The Company's Exploration Manager in Jakarta, Drew Eriksson, said of the tender: "We have an ambitious exploration drilling campaign planned for 2007 and we need the second rig to ensure we meet our objective of completing 4 new exploration wells this year. We have experienced more delays than originally expected due to difficulties with construction of access roads, and in particular bridges, in the swampy jungle of the Bengara-II Block."

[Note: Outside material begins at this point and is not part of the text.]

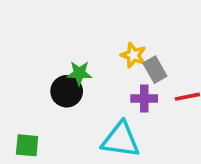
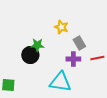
yellow star: (133, 55) -> (61, 27), moved

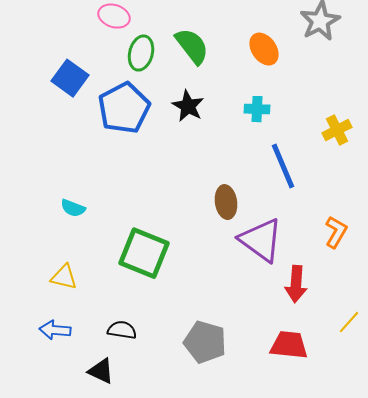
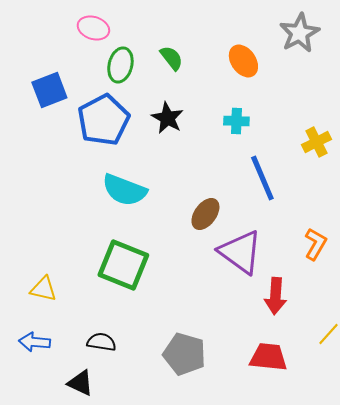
green semicircle: (192, 46) -> (171, 58), size x0.7
blue square: (70, 78) -> (49, 90), turned 33
brown ellipse: (226, 202) -> (205, 214), turned 44
cyan semicircle: (73, 208) -> (124, 190), moved, size x1.8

"The second rig is a smaller, lighter and more compact unit than the first rig we deployed and that fact should facilitate rig movement and mobilization. It cannot drill as deep as the first rig but it is sufficient to drill 2 of our 4 planned 2007 wildcats and it will of course give us the capability to speed up the program and drill two wells at the same time."
"The first rig is set to drill our first well, the Seberaba-1, to a programmed total depth of 4,000 meters (13,120 feet). That rig is now on location and rigging up and we still anticipate a spud before the end of April. The Seberaba-1 will take 75 to 90 days to drill and test. After that, the rig will be moved to drill our Punga-1 prospect to 3,800 meters (12,467 feet)."
"We would expect the second rig to be on location in July to spud the first of two other wildcats, planned for our Apung-1 and Bekawas-1 prospects, each programmed to a total depth of about 2,100 meters (6,900 feet)."
About Continental Energy Corporation:
Continental Energy Corporation is a small oil and gas exploration company, focused entirely on making a major oil or gas discovery in Indonesia. For further information, please visit our web site at http://www.continentalenergy.com .
No securities regulatory authority has either approved or disapproved the contents of this news release.
Certain matters discussed within this press release may be forward- looking statements within the meaning of the "Safe Harbor" provisions of the Private Securities Litigation Reform Act of 1995. Although Continental believes the expectations reflected in such forward-looking statements including reserves estimates, production forecasts, feasibility reports and economic evaluations are based on reasonable expectations and assumptions, it can give no assurance that its expectations will be attained. Factors that could cause actual results to differ materially from expectations include financial performance, oil and gas prices, drilling program results, regulatory changes, political risk, terrorism, changes in local or national economic conditions and other risks detailed from time to time in Continental's periodic filings with the US Securities Exchange Commission.